20 maj 2011 | In Crime Ethics Hate Crime Moral philosophy | Comments?

Whenever you look carefully at an important concept, you are likely to find that it covers disparate cases. Especially when you are looking for morally relevant aspects of things (what’s so important about being a person? What’s so good about equality?), you may find that what is morally relevant is not necessarily co-variating with the distinguishing features of the concept of that thing. (Most persons can suffer, but perhaps not all persons, and some non-persons may be able to suffer, to). When looking at Hate Crime from a philosophers point of view, two questions arise:

1) What is ”Hate Crime”? And
2) Are hate crimes worse than parallel crimes (the same act, with different motivation)? If so, why? What makes them worse?
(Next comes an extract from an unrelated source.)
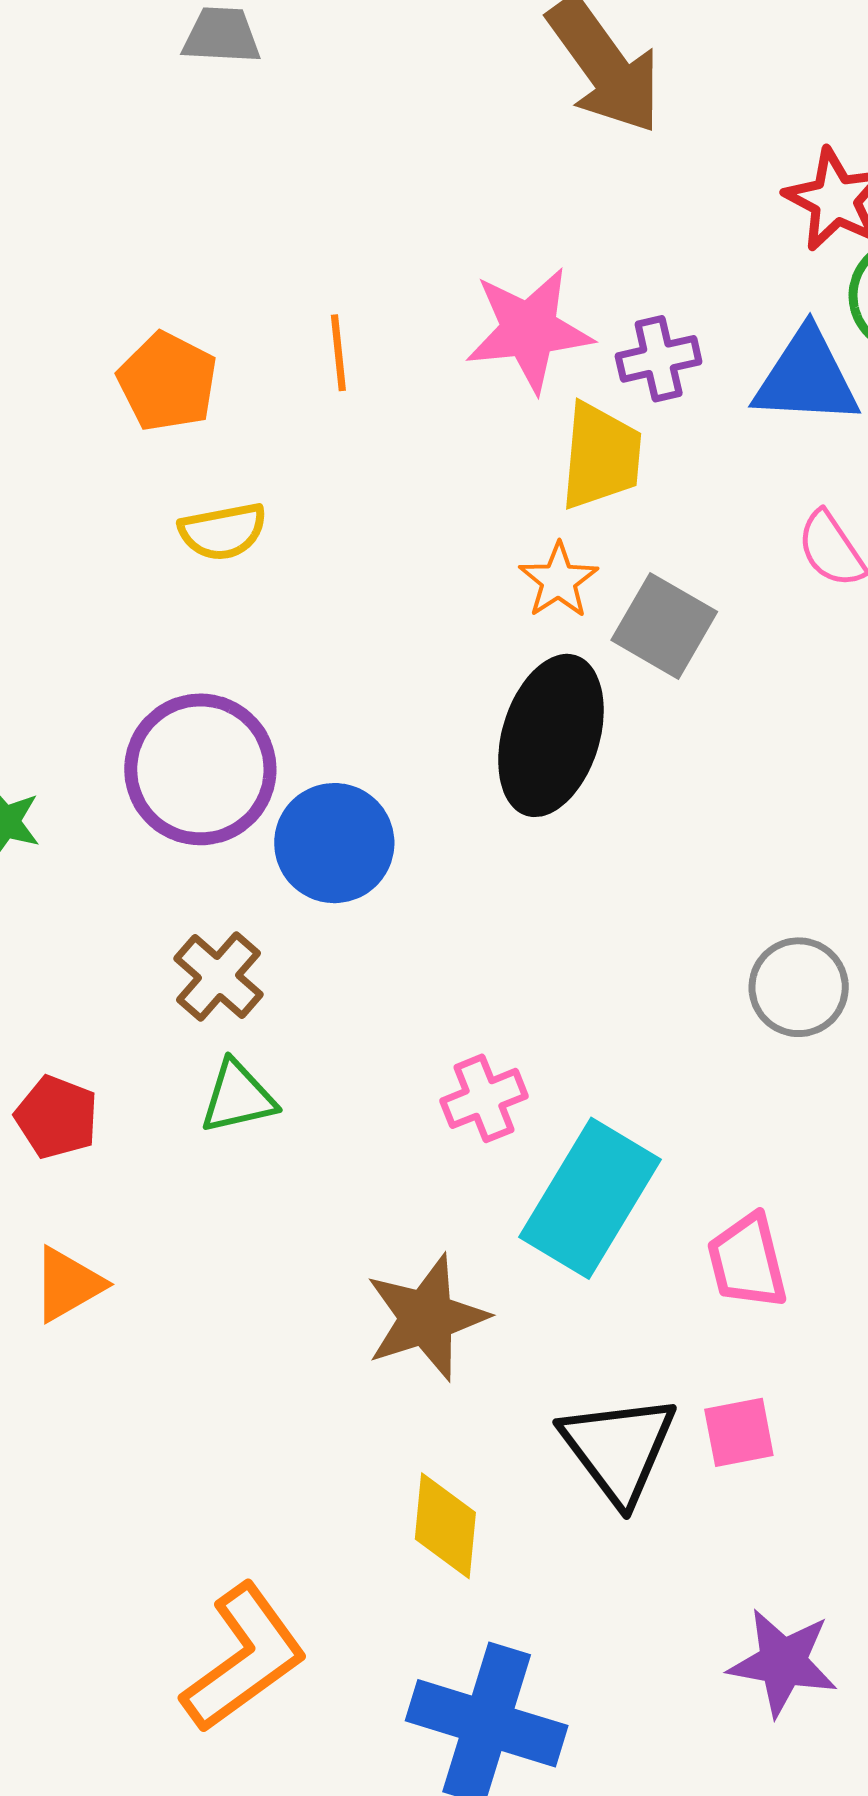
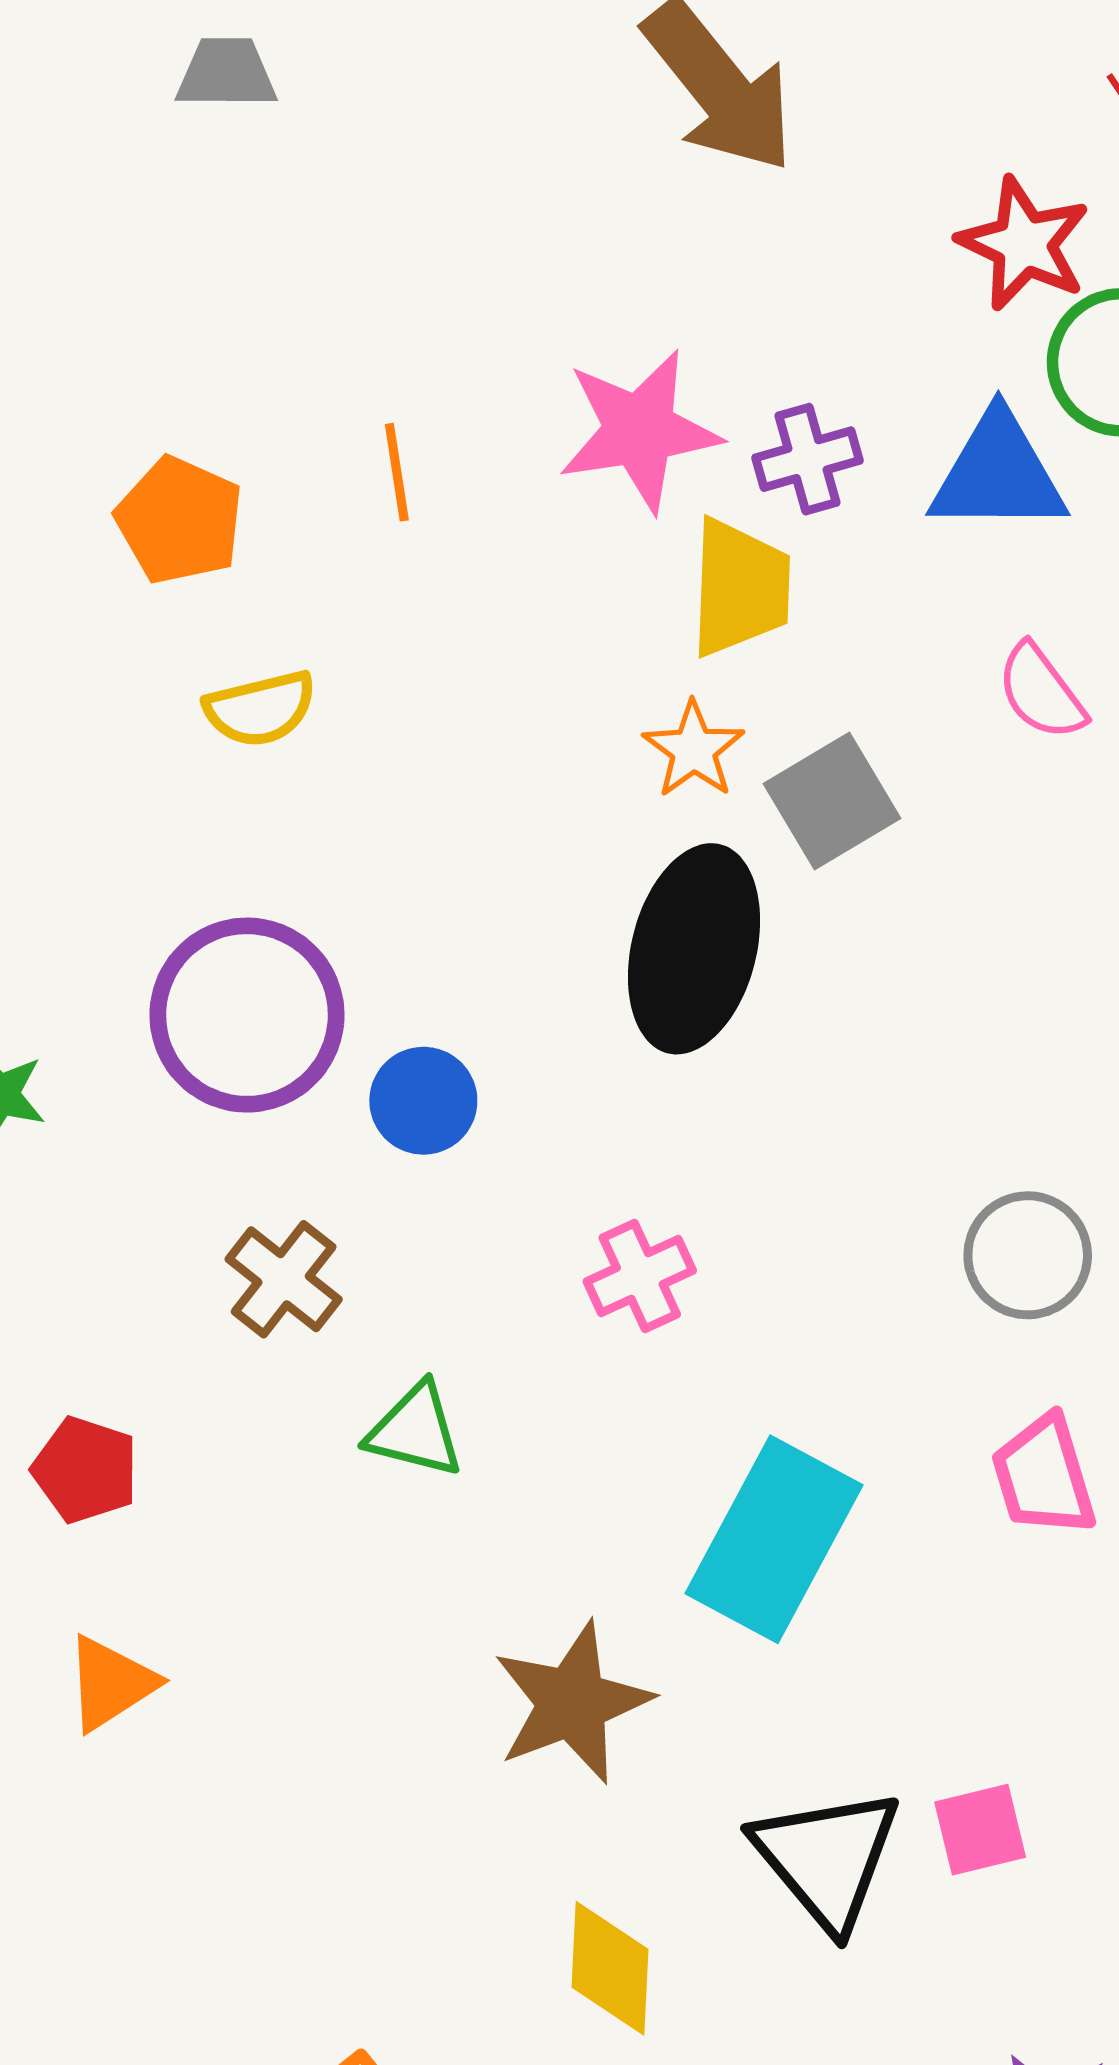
gray square: (664, 626) -> (832, 801), turned 32
blue circle: (334, 843) -> (423, 1101), size x0.7
green triangle: (238, 1097) -> (415, 1431), moved, turned 30
pink cross: (484, 1098) -> (640, 1276), moved
pink trapezoid: (747, 1261) -> (1044, 1476), moved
If hate crime is to be an important moral category, these two questions better have some non-trivial connection. What transform a crime into a hate crime ought to be what makes it worse.

Currently, I’m thinking about two quite distinct instances of hate/bias motivated crimes, and whether they should be assigned different moral status. Both rely on the connection between crime, intention and harm. In both cases, we postulate that the criminal has a thought through motivation for his/her actions and that his/her prejudice is actually part of consistent (though false) moral position.

First case: The mistaken racist
This person holds the believe that people of a certain race are inferior, and that they therefore matter less. To beat up a member of this class causes LESS harm than would beating up a person of the racists own group. This view is equivalent to the view held by most people about animals: while we should not harm them, doing so is less bad than hurting a human. This person would argue that since his crime hurts less, proportionality demands that it be punished less. This view seem to have been almost part of the system before the civil rights movement gathered momentum.

Second case: the political racist
This person believes that hate crimes hurt more, and that’s part of the motivation. He/she wants to cause the maximum amount of harm in order to threaten people of the targetted group for participating in society, ultimately to disappear from the neighbourhood/country/face of earth.

Let’s for the sake of the argument accept that these crimes actually cause the same amount of harm. Are the crimes morally equivalent? The mistaken racist does not intend or foresee the greater harm caused by the crime. Indeed, he/she believes it causes LESS harm. The political racist, on the other hand, has no such illusions. If hurting knowingly is worse than hurting unknowingly, the second case is worse.

There are interesting further questions about these cases, however: What is it that the mistaken racist believes? Is it that the crime cause less physical and emltional suffering, or is it that it MATTERS less? Is it a factual or a moral mistake? Should our judgment depend on what would happen if he/she was presented with evidence that in fact there is no morally relevant difference between the suffering of people of different races?
In the second case: does it matter if the political racist believes that everything will be better for both groups if they are separated, and the extra harm caused by the crime is regretable, but instrumentally justified? He/she may even agree that her action should be judged a crime, but that the intended long term end should be counted in her favour, and not be an aggravating factor.

Again: is it the intended harm, the predictable harm, or the actual harm that matters? How important is it whether the racist commit a ”honest” mistake?